## [WHAT NEEDS TO BE DONE]
Going through the entries below, work out how many lines have the string "الإمامة" in them. Give the number and nothing more.

== INPUT DATA

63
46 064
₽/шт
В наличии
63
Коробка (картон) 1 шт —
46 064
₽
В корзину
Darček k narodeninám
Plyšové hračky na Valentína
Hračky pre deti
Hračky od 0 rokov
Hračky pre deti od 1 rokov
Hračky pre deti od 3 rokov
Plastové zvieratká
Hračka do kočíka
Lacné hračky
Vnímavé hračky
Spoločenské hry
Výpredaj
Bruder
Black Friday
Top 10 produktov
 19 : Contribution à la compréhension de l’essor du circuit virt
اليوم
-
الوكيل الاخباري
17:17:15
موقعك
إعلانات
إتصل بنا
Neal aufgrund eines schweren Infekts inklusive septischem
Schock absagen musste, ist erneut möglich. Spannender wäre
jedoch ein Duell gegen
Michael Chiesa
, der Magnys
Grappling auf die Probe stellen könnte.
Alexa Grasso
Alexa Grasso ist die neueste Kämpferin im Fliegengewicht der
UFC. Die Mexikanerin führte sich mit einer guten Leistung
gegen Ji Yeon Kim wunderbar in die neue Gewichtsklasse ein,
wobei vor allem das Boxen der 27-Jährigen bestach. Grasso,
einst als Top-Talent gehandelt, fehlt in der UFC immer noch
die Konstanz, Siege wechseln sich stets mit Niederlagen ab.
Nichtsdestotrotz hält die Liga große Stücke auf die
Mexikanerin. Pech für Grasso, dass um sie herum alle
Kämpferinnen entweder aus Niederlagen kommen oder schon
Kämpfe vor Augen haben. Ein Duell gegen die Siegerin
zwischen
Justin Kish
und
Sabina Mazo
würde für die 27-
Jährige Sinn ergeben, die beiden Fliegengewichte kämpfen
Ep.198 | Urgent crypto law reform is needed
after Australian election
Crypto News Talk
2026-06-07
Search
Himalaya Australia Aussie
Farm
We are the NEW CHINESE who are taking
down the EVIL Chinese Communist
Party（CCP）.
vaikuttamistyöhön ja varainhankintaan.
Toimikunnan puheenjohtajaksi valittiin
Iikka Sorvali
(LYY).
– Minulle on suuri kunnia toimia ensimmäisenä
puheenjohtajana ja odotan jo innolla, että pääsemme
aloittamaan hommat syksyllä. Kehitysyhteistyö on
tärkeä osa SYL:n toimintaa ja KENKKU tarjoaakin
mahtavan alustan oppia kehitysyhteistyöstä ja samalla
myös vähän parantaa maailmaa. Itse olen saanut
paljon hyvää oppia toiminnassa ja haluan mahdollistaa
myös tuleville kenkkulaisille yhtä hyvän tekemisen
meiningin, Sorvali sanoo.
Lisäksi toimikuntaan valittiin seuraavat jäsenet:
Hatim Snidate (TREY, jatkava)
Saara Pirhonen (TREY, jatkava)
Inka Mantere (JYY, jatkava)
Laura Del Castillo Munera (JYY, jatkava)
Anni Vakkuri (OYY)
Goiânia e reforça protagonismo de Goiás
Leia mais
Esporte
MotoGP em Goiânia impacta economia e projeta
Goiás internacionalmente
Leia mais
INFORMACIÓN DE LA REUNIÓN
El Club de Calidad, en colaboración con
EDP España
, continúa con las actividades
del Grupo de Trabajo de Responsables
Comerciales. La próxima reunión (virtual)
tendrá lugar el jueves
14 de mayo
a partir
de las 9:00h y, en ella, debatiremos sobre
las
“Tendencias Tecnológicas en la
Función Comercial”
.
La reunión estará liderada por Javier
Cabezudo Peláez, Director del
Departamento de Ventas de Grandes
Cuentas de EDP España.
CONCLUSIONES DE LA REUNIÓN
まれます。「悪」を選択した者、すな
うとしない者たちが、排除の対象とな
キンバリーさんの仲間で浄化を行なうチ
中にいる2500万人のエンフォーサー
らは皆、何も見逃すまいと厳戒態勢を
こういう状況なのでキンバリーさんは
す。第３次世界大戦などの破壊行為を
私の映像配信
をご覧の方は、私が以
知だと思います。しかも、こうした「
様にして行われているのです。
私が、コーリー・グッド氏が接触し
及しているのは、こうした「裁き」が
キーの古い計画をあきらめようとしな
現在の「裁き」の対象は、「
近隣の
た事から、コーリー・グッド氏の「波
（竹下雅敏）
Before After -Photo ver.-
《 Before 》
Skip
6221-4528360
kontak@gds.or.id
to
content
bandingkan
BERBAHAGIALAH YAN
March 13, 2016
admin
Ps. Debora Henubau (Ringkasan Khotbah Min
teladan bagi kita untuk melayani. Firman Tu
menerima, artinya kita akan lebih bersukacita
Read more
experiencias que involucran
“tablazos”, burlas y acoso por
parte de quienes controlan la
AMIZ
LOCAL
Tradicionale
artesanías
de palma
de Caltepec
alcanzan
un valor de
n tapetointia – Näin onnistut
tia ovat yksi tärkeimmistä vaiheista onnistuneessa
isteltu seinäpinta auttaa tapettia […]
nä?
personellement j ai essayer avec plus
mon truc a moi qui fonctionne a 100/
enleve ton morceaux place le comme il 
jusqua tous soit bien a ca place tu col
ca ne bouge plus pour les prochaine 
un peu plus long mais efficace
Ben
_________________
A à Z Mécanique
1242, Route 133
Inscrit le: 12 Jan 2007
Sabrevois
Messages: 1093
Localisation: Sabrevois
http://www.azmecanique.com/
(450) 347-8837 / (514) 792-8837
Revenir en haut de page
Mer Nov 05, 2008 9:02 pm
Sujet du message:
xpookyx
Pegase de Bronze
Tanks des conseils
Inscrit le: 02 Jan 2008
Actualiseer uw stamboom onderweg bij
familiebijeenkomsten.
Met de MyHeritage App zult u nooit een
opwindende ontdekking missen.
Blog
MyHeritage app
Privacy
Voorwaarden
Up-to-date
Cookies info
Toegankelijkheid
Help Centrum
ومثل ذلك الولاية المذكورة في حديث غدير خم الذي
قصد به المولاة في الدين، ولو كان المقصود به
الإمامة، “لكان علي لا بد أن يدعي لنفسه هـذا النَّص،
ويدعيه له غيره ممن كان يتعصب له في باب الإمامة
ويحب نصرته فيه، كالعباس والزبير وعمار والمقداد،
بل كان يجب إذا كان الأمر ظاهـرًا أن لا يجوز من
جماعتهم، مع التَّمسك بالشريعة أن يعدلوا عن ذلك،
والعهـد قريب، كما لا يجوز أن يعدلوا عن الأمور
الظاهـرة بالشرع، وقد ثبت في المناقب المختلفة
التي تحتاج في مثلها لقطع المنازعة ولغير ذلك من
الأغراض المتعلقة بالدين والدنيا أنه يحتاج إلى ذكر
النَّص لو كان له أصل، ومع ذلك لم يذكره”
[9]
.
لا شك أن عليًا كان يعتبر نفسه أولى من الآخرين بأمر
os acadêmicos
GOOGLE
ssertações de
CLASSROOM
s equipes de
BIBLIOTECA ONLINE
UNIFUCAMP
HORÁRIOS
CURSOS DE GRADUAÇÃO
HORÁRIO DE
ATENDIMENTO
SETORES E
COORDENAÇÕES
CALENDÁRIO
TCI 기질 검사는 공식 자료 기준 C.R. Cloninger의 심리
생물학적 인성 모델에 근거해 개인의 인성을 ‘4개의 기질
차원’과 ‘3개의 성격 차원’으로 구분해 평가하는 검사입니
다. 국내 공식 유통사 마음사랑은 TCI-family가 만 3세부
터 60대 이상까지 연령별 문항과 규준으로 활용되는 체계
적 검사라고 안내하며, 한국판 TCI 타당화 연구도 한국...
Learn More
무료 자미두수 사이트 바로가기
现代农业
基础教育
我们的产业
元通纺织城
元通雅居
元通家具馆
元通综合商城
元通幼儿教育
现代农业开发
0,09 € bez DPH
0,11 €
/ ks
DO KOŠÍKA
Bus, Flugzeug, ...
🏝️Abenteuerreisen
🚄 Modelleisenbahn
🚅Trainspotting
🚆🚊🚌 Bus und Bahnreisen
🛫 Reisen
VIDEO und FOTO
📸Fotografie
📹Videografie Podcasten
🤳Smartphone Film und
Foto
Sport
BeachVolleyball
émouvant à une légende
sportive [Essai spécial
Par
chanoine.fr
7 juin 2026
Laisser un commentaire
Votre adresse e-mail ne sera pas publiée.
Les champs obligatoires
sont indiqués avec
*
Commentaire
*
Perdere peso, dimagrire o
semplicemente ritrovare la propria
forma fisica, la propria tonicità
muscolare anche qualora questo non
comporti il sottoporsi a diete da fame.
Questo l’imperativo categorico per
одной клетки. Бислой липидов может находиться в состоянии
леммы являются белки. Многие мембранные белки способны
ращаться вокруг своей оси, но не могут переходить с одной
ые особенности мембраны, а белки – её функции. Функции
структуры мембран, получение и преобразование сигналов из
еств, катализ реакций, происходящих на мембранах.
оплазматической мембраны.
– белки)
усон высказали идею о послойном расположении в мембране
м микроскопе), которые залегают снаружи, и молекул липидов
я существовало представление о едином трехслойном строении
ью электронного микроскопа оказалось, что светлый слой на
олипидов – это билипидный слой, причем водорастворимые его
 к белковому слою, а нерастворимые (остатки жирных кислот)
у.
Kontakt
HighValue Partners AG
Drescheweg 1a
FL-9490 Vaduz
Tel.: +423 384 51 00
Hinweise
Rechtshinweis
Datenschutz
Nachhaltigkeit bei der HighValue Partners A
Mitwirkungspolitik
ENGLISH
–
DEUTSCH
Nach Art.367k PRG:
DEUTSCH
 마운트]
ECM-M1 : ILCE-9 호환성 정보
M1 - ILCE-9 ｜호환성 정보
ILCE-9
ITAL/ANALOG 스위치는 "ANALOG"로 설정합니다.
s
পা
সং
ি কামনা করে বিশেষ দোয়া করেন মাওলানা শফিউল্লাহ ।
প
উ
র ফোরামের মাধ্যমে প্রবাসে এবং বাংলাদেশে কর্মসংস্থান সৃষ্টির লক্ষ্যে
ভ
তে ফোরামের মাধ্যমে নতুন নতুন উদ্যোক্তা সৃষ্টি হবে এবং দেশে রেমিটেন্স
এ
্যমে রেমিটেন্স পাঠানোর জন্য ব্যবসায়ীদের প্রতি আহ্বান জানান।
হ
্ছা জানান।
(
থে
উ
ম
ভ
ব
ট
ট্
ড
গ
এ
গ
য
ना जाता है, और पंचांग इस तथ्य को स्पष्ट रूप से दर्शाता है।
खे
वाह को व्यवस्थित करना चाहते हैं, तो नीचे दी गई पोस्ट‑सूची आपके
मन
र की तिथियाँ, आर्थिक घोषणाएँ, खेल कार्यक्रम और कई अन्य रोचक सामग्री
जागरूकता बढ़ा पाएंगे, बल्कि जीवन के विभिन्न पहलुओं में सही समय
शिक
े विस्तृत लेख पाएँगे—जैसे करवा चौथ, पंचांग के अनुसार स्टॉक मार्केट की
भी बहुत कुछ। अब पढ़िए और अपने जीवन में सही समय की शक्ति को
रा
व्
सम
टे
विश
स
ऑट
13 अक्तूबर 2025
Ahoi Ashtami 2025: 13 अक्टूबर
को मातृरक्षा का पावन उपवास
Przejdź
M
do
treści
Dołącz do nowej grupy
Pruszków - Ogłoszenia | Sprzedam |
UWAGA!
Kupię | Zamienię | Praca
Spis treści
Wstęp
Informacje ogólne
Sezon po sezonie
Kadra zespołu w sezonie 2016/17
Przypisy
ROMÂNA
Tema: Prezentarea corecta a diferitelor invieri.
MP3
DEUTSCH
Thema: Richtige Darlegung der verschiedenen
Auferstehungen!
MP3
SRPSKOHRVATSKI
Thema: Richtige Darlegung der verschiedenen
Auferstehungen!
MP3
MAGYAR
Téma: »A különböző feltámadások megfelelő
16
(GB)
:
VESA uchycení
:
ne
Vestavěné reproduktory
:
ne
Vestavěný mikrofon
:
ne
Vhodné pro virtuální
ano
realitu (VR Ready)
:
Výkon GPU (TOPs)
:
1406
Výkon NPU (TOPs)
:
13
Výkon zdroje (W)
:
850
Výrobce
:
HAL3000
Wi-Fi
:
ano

====

## [OUTPUT FOR THIS EXERCISE]
2